I know you are capable of reading the article yourselves, but there are a few points that I just can't avoid repeating. First, after receiving his subpoena to appear in front of the Committee, Albie managed to not submit his written statement on time. This isn't the HUAC we're talking about; where i'm from, a letter from the US Congress asking for your testimony to rationalize your clearly illegal activities should get your attention.

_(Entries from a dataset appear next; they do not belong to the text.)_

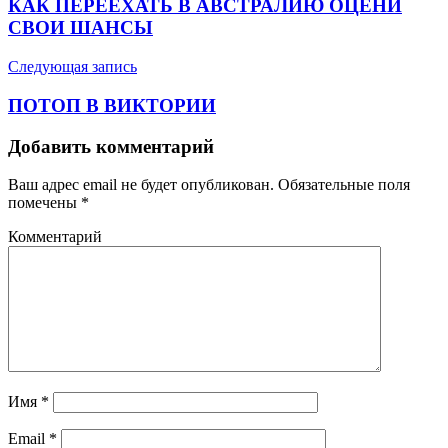
КАК ПЕРЕЕХАТЬ В АВСТРАЛИЮ ОЦЕНИ
СВОИ ШАНСЫ
Следующая запись
ПОТОП В ВИКТОРИИ
Добавить комментарий
Ваш адрес email не будет опубликован.
Обязательные поля
помечены
*
Комментарий
Имя
*
Email
*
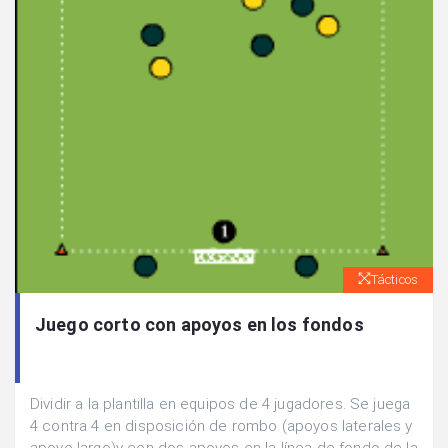
Tácticos
Juego corto con apoyos en los fondos
Dividir a la plantilla en equipos de 4 jugadores. Se juega
4 contra 4 en disposición de rombo (apoyos laterales y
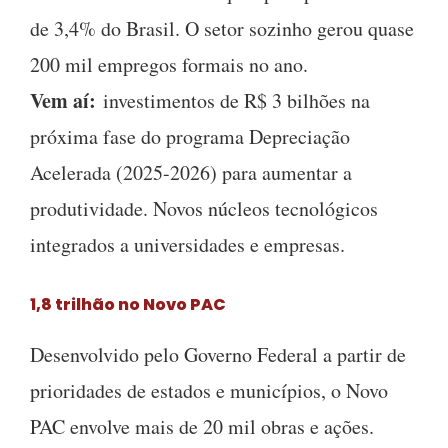
de 3,4% do Brasil. O setor sozinho gerou quase
200 mil empregos formais no ano.
Vem aí:
investimentos de R$ 3 bilhões na
próxima fase do programa Depreciação
Acelerada (2025-2026) para aumentar a
produtividade. Novos núcleos tecnológicos
integrados a universidades e empresas.
1,8 trilhão no Novo PAC
Desenvolvido pelo Governo Federal a partir de
prioridades de estados e municípios, o Novo
PAC envolve mais de 20 mil obras e ações.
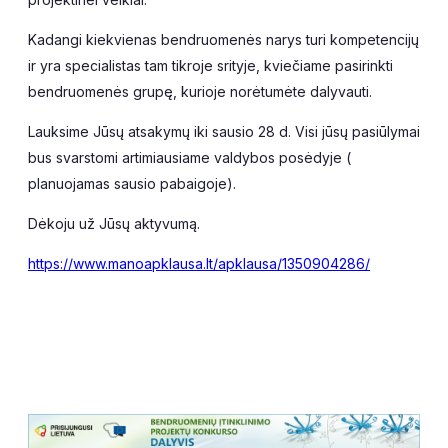
Kadangi kiekvienas bendruomenės narys turi kompetencijų
ir yra specialistas tam tikroje srityje, kviečiame pasirinkti
bendruomenės grupę, kurioje norėtumėte dalyvauti.
Lauksime Jūsų atsakymų iki sausio 28 d. Visi jūsų pasiūlymai
bus svarstomi artimiausiame valdybos posėdyje (
planuojamas sausio pabaigoje).
Dėkoju už Jūsų aktyvumą.
https://www.manoapklausa.lt/apklausa/1350904286/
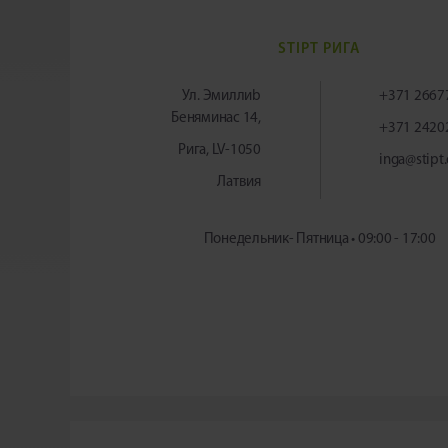
STIPT РИГА
Ул. Эмиллиb
+371 2667
Беняминас 14,
+371 2420
Рига, LV-1050
inga@stipt
Латвия
Понедельник- Пятница • 09:00 - 17:00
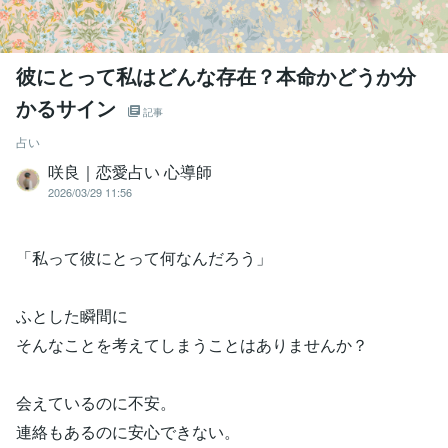
彼にとって私はどんな存在？本命かどうか分
かるサイン
記事
占い
咲良｜恋愛占い 心導師
2026/03/29 11:56
「私って彼にとって何なんだろう」
ふとした瞬間に
そんなことを考えてしまうことはありませんか？
会えているのに不安。
連絡もあるのに安心できない。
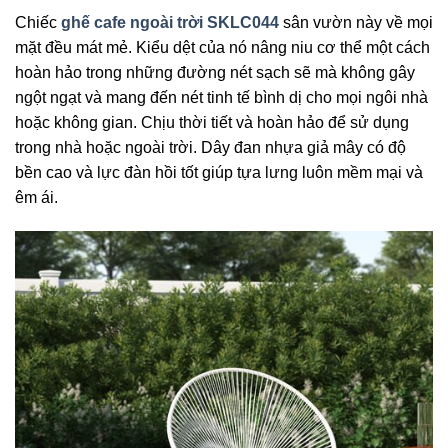
Chiếc
ghế cafe ngoài trời SKLC044
sân vườn này về mọi
mặt đều mát mẻ. Kiểu dệt của nó nâng niu cơ thể một cách
hoàn hảo trong những đường nét sạch sẽ mà không gây
ngột ngạt và mang đến nét tinh tế bình dị cho mọi ngôi nhà
hoặc không gian. Chịu thời tiết và hoàn hảo để sử dụng
trong nhà hoặc ngoài trời. Dây đan nhựa giả mây có độ
bền cao và lực đàn hồi tốt giúp tựa lưng luôn mềm mại và
êm ái.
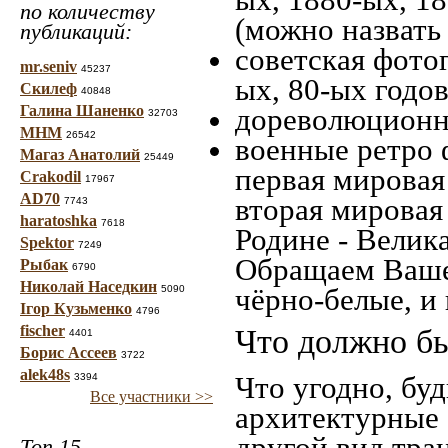
по количеству
(можно назвать
публикаций:
советская фотог
mr.seniv
45237
ых, 80-ых годов
Скилеф
40848
Галина Шаненко
дореволюционна
32703
МНМ
26542
военные ретро 
Магаз Анатолий
25449
первая мировая 
Crakodil
17967
AD70
вторая мировая
7743
haratoshka
7618
Родине - Велик
Spektor
7249
Обращаем Ваше
Рыбак
6790
Николай Наседкин
чёрно-белые, и
5090
Ігор Кузьменко
4796
fischer
Что должно бы
4401
Борис Ассеев
3722
alek48s
Что угодно, буд
3394
Все участники >>
архитектурные 
другой вид тра
Топ 15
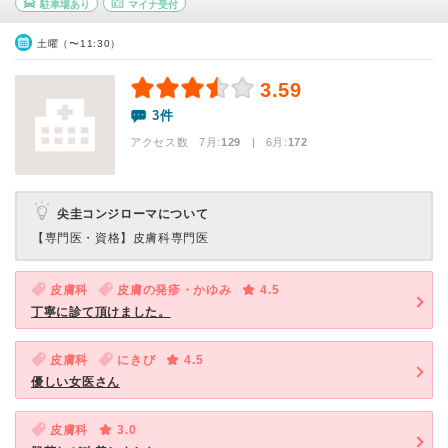
駐車場あり
マイナ受付
土曜（〜11:30）
3.59
3件
アクセス数 7月:
129
| 6月:
172
尖圭コンジローマについて
【専門医・資格】
皮膚科専門医
皮膚科
皮膚の発疹・かゆみ
4.5
丁寧に診て頂けました。
皮膚科
にきび
4.5
優しい女医さん
皮膚科
3.0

But the bigger point is that when the Office of Professional Responsibility was directed by Congress to investigate, they were unable to get started due to an inability to get security clearance; these clearances were personally denied by our President. It is exactly this type of abuse of power that calls for the immediate appointment of a Special Prosecutor, who then obviously has to be given the clearance to do their job. After a slightly encouraging possibility of the program at least being reviewed by FISA, it is now clear that this would be a paper review at best - which I guess we all should have known from the start. In fact I think the Wiretappers made a strategic flaw here...if you are going to be investigated, why not be investigated by FISA? They are almost certainly the court with the most expansive view of the power of the Executive.
Any concerns that a further review of the program would further declassify it are completely ridiculous; the existance of the thing is known to pretty much everybody right now, and knowing what safeguards (if any) are there to protect the rest of us is hardly going to make the thing less secret! The question I would like to ask is...where does it stop? Is there anything the Unitary Executive is NOT allowed to do?
1 Comments:
I don't think it does stop, and honestly, I find myself wondering what will happen as the presidency shifts to the next person. I wonder if the 22nd Ammendment doesn't apply in "wartime".
I've thought that the Cheney-led adminstration subscribes to an authoritarian philosophy, but now there are even Republicans saying the same thing. On NPR's OnPoint the other day , John Dean, former counsel to Richard Nixon, the imperial president himself, very bluntly says that this adminstration is proto-authoritarian. He's written a book about it called Conservative Without Conscience. I'm looking forward to reading it.